I sprinted for what must have been 2 kilometers. I swear.
When I finally arrived for my connecting flight, breathless and heavily panting (read: fresh as a daisy), the airline hostess at the desk actually radioed out to the plane for them to cancel the flight sequence so that (this very sweaty, tired and frustrated woman)… ‘er, so that I could board the plane.
I still knew I had no bags. But I had made the flight with zero seconds to spare. It was Ohio or bust.
When I eventually arrived at my destination, I exited the plane and after a series of wrong turns, I went to the Baggage Claims office and again filed my missing luggage. I gave them descriptors and contact information, and in return, I was given the hopeful prospect that my luggage would be on the next flight.
That’s what she said.
It was not on that flight. (Nor on the next flight, nor the next one, nor the next one, nor the next one).
So began my fruitless journey in trying to locate my luggage. I started by first calling Air Canada’s 1-800 number, oh, about a billion times. To no avail. Each time I called, I was told that my bag was on the “next flight”. It was not, of course, nor would it seemingly ever be. As the days ticked by without luggage, I was begrudgingly given a $ 100 dollar clothing allowance (after I got my Husband involved in the fiasco), and for good reason. I had no clothing other than what I was wearing, that day I left, plus one skirt. My second day presenting at the conference with the same outfit would have shut the show down.
Of course, that money I was promised has also yet to appear.
The most frustrating part of all this was that I called Air Canada the night before I knew I had to return home, and I told the airline baggage claim personnel on the other end of that phone line that I would no longer be looking for my luggage to be delivered. I asked them to please return the suitcase home to PEI. That is: if it was ever located.
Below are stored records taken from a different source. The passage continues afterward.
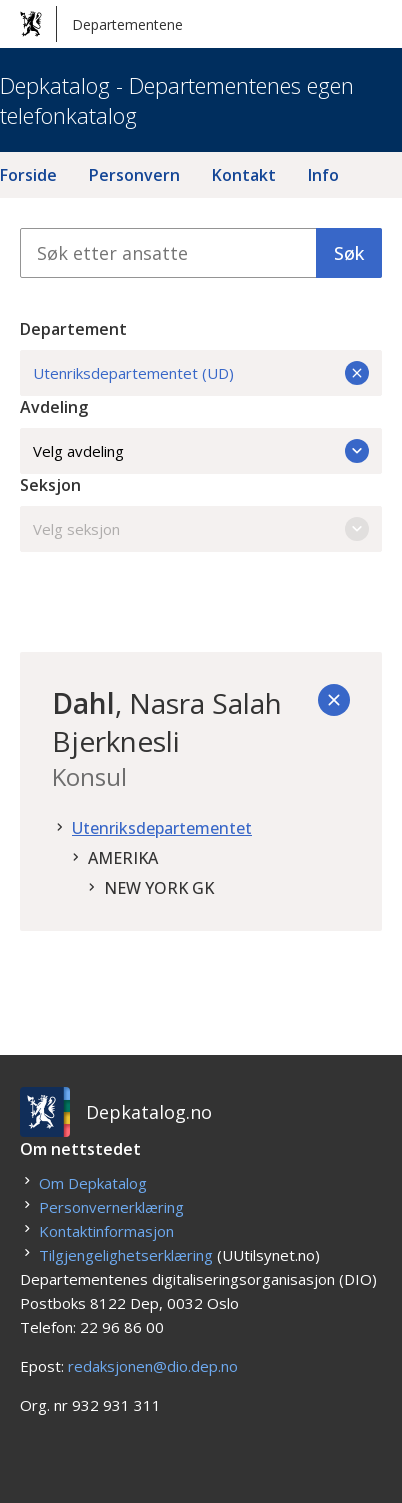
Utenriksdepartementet (162, 828)
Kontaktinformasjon (106, 1231)
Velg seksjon (201, 529)
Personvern (134, 175)
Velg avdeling (201, 451)
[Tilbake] (334, 700)
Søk (349, 253)
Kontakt (244, 175)
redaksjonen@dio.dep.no (153, 1366)
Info (323, 175)
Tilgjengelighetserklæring (126, 1255)
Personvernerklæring (111, 1207)
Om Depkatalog (93, 1183)
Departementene (101, 24)
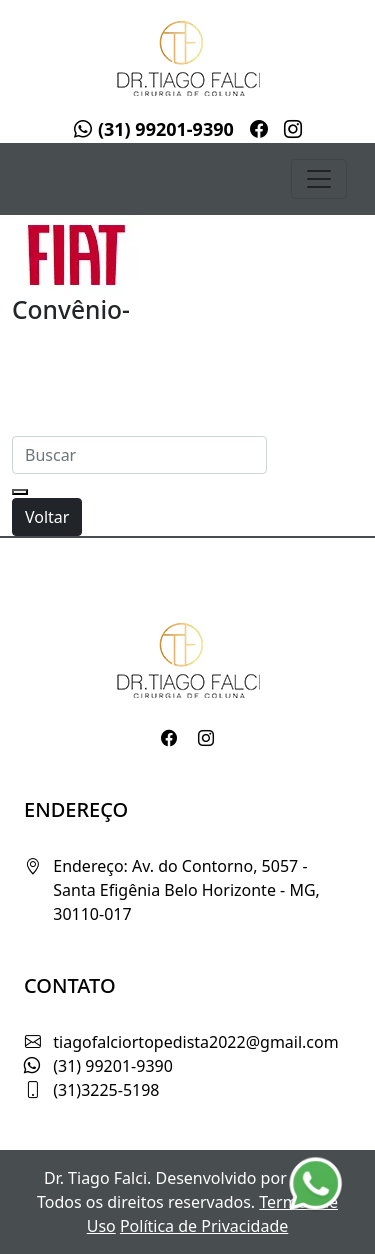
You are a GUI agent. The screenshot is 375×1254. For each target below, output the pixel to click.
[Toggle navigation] (319, 179)
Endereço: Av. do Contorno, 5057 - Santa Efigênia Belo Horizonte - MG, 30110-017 (186, 890)
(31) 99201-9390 (153, 129)
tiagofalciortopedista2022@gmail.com (195, 1042)
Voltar (47, 517)
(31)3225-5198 (106, 1090)
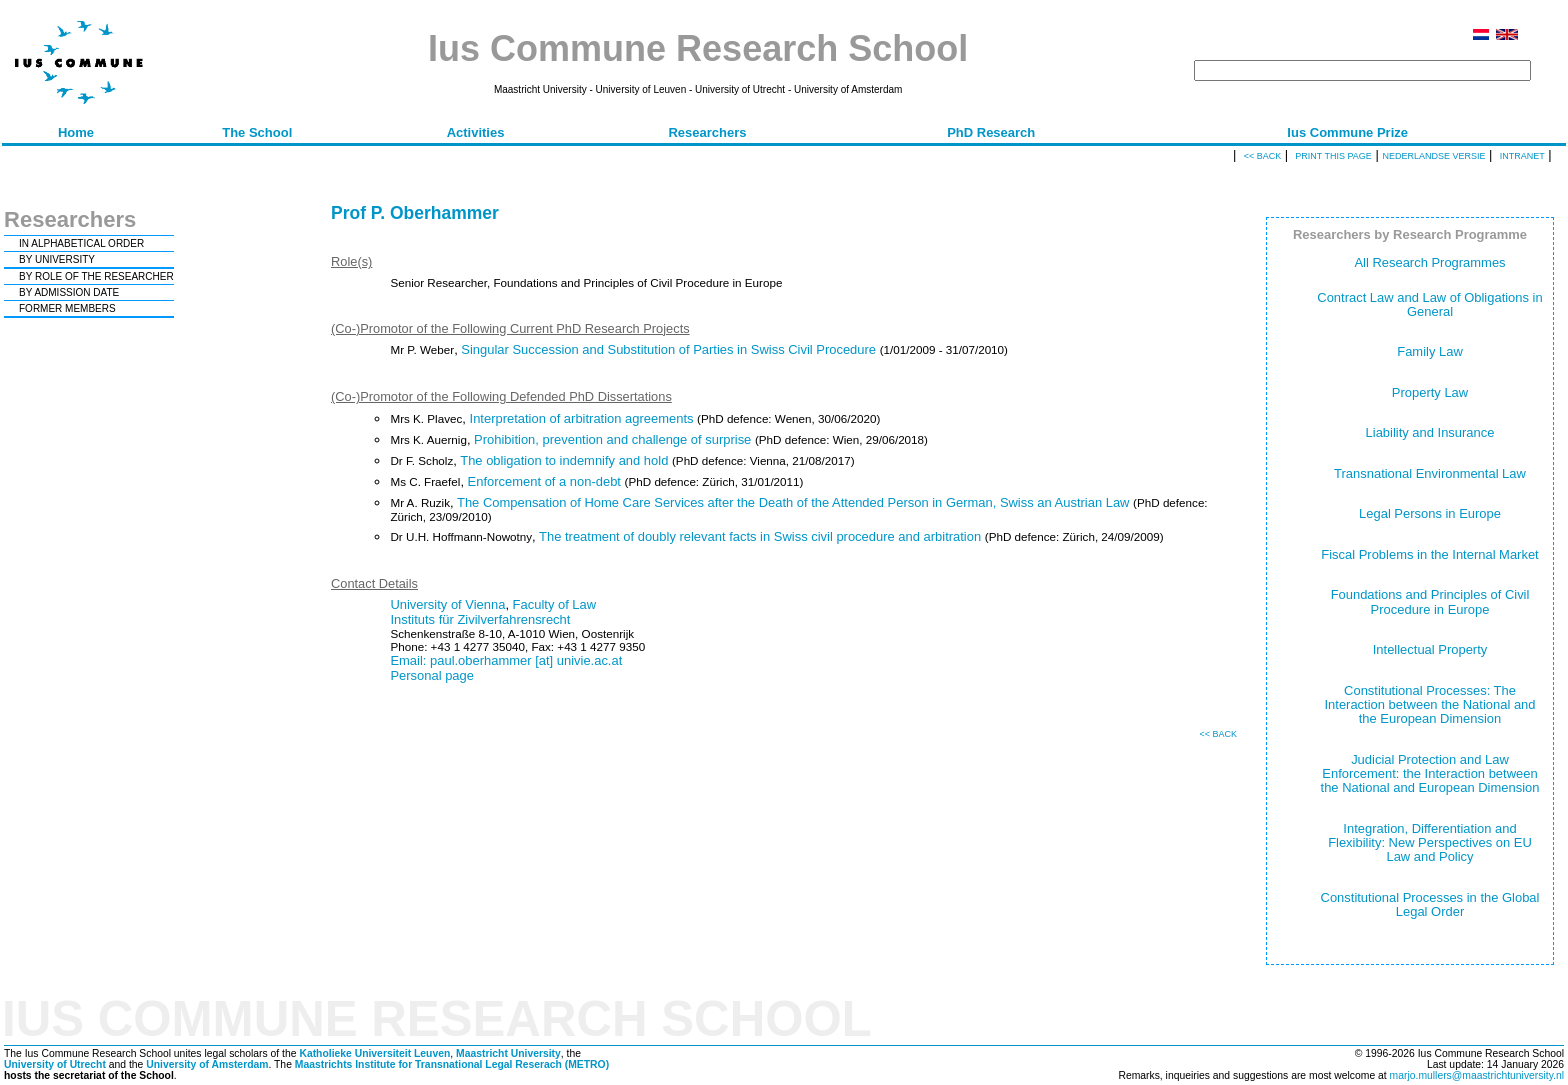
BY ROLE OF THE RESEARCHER (96, 276)
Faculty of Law (555, 604)
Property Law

Wouldn’t you know it. After flying out of Ohio myself on a Saturday morning at 6:00ish, my bag finally arrived at my destination a few hours later. Three days later than I was ensured it would arrive. Three days too late. And, joy oh bliss: it arrived in the rain, waiting for ‘who knows who’ to pick it up off the back doorstep of my hostesses’ porch.
She found it about seven hours later.
Well, I know I could not do have found it. I was now en route to P.E.I.
“Act with Integrity?” You could have done so much more, Air Canada.
The past two weeks have been an exercise in frustration, a game of endless phone tag, a waiting game of wondering if I have been forgotten. I have already colored my grey hairs once. Found two new ones cropping up this morning: Air Canada now also owes me a free hair coloring.
And also over the past weeks, I have been in (limited) contact with representatives of Air Canada residing on P.E.I., but no one has seriously and conscientiously been following up on my file. Every time I call the local number, I am met with the following response, “Oh, I have been off for a few days. I am surprised that this file is still open.”
Really? Shouldn’t you all know it is open if YOU ARE THE ONES FOLLOWING UP ON IT.
“Drive For Excellence?” I think not.
I have, to date: invested about 20 hours into calling, writing and filing claims. Spent money on phone calls and postage. I owe someone a six dollar parking ticket fine (wink, wink). And all this being a modest estimate of my time and the headaches that have incurred.
I am not looking for the moon here. I just want my suitcase back in one piece.
Is that too much to ask, Air Canada?